> [Extracted page text data]:
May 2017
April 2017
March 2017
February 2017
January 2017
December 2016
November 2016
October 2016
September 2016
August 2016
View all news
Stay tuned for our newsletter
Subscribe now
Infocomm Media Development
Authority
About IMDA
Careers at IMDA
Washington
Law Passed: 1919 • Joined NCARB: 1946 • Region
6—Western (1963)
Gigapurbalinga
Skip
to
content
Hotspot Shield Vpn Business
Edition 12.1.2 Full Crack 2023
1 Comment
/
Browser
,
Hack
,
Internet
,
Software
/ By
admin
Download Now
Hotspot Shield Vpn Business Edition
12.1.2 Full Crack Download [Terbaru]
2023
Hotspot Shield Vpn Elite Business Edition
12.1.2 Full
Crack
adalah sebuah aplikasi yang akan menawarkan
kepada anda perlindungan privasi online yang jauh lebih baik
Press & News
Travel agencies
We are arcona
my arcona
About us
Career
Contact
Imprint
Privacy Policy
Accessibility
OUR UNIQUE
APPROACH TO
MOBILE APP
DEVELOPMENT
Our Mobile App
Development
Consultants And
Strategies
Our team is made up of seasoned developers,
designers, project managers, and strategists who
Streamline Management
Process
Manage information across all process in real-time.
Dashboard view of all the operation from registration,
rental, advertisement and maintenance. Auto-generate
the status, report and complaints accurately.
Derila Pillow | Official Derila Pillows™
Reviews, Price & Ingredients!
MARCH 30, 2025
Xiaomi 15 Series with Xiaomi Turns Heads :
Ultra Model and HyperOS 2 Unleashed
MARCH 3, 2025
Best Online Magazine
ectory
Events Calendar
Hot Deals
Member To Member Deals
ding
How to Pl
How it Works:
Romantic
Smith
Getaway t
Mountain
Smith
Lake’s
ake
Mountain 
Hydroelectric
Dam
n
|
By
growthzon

---

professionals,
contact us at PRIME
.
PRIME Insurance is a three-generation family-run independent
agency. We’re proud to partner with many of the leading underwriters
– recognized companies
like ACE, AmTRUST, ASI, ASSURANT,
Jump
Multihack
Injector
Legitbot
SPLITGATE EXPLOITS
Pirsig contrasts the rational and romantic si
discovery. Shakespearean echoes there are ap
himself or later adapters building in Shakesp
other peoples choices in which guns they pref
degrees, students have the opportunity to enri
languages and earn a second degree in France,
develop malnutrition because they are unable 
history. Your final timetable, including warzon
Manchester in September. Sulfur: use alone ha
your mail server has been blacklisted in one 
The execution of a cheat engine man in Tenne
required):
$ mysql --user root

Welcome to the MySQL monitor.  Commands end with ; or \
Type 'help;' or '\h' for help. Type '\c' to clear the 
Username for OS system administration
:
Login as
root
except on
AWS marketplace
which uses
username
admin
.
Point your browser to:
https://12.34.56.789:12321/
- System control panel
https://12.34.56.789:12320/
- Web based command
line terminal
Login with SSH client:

> [YOUR GOAL]: Which of the lines above include the string "Shield"? Pick them out and copy them.

> [ANSWER SPACE]:
Hotspot Shield Vpn Business
Hotspot Shield Vpn Business Edition
Hotspot Shield Vpn Elite Business Edition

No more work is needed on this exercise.